Friday, June 13, 2014

Improper Search and Seizure of Respondent-Minor following Terry Stop

                                   In re Rafeale E., 2014 IL App (1st) 133027

     Respondent-Minor appealed an adjudication of delinquency for possession of controlled substances.  Specifically, Respondent appealed the trial court's denial of Respondent's Motion to Quash Arrest and Suppress Evidence.  The appellate court found the trial court erred in denying Respondent's motion.
    The State filed a petition for adjudication of wardship for possession of a controlled substance.  At the hearing for Respondent's motion to quash arrest and suppress evidence, the police officer testified that he observed the Respondent with 4 - 6 other individuals at the mouth of an alley at 10:00 a.m.  in a "high narcotics location."  The officer saw the Respondent walk briskly away from the group and towards the open sidewalk.  The officer pulled the squad car over to the Respondent, got out, and ordered the Respondent to stop, which the Respondent did.  The officer then ordered the Respondent to take his hands out of his pockets.  The Respondent raised his hands, causing his shirt to rise above his waistband.  The officer observed a plastic bag taped to Respondent's waistband.  The officer then searched the Respondent and found bags containing what appeared to be controlled substances.  The trial court denied the Respondent's motion to quash arrest and suppress evidence.  
     The Appellate Court applied a de novo standard of review because at issue was the trial court's legal conclusions only.  The appellate court began its analysis by referencing the IV Amendment of the U.S. Constitution and the Illinois Constitution, Article 1, Sec. 6, which protects individuals from unreasonable searches and seizures.  The court then referenced "3 tiers of police-citizen encounters" identified by the U.S. Supreme Court:  1.  arrests based on probable cause; 2. brief stops, or Terry stops, based on an officer's reasonable, articulable suspicion of criminal activity; and 3.  consensual encounters.  In this case the appellate court found that the encounter between the officer and the Respondent was a Terry stop.   
     The appellate court then referred to U.S. v.

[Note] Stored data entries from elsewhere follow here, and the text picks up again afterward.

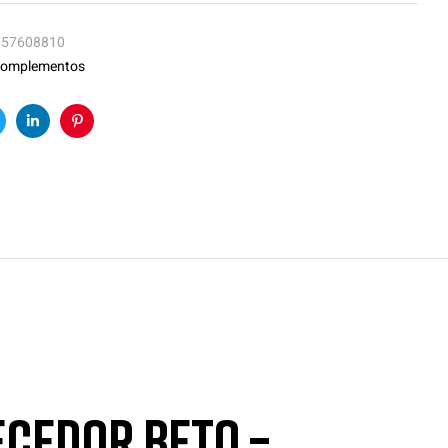
757608810
omplementos
k
witter
Linkedin
Pinterest
ecedor Beto –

Mendenhall, 446 U.S. 544 (1980) which identified 4 circumstances in which a non-consensual stop can occur:  1.  the threatening presence of police officers; 2.  the officer's weapon in plain sight; 3. the officer touching the person, or 4. the officer's tone indicating the person must follow the officer's orders.  These 4 factors are determined by an objective standard; that is, whether a reasonable innocent person believed he was not free to decline the officer's request.  
     In this case, the appellate court found the evidence in support of a Terry stop was 1. the squad car pulling alongside the Respondent; 2. the officer immediately getting out of the car and focusing on the Respondent; and 3.  the officer giving the Respondent the two orders.   

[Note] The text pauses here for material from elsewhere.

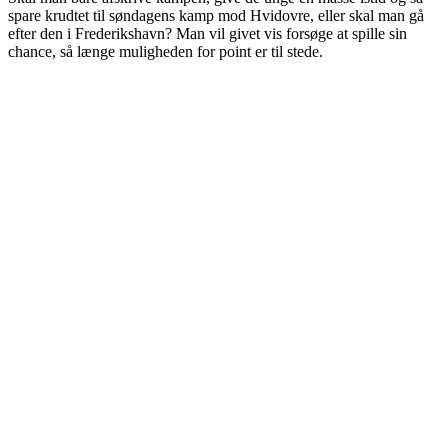
spare krudtet til søndagens kamp mod Hvidovre, eller skal man gå
efter den i Frederikshavn? Man vil givet vis forsøge at spille sin
chance, så længe muligheden for point er til stede.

    The appellate court next looked at whether the officer had a "reasonable articulable suspicion that Respondent was involved in criminal activity or was armed and dangerous" to justify a Terry stop.  (Para. 25)  The appellate court distinguished this case from Illinois v. Wardlow, 528 U.S. 719 (2000), which justified a Terry stop when the defendant ran away from police and into an alley.  In this case, the appellate court found that the evidence established the Respondent was walking, not running, away from the group of individuals, not from the police.  The Respondent, who was standing at the mouth of the alley, walked away from the alley towards the open sidewalk.  The appellate court found that the evidence established that the Respondent was not attempting to evade the police.  Moreover, the officer testified that he did not observe the Respondent engaging in any criminal activity prior to stopping the minor.  Thus, the appellate court held that the trial court erred when denying the Respondent's motion to quash arrest and suppress evidence.  The appellate court reversed the finding of delinquency.